Assignment. Note how many lines of the material that follows include the string "outputs", and state only that number.

Given records.
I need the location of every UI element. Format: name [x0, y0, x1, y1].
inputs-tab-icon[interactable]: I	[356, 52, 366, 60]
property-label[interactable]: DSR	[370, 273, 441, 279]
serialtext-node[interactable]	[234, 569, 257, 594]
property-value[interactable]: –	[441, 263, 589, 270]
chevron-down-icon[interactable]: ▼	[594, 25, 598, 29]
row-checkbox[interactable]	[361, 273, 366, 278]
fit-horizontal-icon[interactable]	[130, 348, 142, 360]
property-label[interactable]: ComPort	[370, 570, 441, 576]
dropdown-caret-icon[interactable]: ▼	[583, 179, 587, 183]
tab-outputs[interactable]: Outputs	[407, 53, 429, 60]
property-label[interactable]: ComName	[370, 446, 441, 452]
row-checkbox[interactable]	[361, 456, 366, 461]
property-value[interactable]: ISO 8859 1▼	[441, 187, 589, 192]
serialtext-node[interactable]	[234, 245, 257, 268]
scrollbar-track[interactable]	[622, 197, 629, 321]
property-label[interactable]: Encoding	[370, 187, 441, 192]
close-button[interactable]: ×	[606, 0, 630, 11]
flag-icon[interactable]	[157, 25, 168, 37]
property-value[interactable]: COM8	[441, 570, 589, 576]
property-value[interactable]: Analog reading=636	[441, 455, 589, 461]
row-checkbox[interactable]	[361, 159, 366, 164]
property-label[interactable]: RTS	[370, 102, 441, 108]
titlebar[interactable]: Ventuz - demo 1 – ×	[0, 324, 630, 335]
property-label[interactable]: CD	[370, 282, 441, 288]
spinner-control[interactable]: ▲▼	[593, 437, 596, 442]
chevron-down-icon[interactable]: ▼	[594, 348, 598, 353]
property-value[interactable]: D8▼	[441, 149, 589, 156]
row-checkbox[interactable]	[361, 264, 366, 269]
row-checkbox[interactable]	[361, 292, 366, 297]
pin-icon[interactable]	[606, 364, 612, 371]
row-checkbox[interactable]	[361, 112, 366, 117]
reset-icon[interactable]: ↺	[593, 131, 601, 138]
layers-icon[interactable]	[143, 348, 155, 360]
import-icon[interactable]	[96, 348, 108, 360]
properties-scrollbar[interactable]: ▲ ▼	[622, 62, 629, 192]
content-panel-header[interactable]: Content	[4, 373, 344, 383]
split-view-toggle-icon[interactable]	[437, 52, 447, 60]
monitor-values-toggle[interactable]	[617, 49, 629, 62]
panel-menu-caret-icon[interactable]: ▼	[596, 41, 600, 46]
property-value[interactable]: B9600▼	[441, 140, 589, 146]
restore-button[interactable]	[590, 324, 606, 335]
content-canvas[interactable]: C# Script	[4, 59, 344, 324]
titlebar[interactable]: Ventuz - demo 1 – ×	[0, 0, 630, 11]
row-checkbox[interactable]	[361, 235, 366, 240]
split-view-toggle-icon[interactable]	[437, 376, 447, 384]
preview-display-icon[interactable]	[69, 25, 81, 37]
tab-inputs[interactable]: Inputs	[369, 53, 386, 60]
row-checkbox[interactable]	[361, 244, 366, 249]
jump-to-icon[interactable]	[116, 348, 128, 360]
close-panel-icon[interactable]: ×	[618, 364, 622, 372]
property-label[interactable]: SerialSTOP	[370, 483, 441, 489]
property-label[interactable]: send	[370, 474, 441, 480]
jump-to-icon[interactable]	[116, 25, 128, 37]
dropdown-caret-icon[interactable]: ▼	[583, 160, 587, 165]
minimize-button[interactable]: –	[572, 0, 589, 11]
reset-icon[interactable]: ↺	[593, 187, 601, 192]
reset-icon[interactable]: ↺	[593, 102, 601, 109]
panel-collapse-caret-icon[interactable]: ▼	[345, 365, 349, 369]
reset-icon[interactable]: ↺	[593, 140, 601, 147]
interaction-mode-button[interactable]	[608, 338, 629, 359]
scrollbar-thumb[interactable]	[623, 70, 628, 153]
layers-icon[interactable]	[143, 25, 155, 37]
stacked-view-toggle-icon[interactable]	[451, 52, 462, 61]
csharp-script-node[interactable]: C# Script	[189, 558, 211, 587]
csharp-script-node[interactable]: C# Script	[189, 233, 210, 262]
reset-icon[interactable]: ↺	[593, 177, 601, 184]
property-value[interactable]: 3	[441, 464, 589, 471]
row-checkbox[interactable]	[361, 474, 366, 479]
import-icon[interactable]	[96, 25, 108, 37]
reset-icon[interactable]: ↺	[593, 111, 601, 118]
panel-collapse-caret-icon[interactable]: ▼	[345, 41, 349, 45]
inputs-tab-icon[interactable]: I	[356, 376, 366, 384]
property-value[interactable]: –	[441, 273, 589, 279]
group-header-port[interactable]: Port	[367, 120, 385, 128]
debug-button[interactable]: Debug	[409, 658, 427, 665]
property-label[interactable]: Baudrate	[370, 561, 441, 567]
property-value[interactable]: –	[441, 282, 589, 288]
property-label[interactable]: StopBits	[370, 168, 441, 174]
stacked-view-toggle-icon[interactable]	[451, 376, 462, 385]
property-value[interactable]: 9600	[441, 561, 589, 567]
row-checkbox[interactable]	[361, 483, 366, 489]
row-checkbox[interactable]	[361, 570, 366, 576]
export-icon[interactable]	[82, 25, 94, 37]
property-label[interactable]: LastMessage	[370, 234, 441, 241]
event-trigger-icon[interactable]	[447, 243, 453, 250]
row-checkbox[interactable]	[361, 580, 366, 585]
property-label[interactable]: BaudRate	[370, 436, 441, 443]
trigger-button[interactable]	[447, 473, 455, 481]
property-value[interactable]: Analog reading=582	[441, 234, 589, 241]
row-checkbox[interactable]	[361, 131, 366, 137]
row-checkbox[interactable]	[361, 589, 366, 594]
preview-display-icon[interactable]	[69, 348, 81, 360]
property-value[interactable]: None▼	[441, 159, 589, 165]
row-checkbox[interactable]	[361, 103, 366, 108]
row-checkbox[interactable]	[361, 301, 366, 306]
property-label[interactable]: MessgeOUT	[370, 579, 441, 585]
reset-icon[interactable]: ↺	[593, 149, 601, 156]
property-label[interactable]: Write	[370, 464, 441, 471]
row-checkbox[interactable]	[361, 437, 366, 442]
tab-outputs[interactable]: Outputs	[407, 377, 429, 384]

Solution below. 2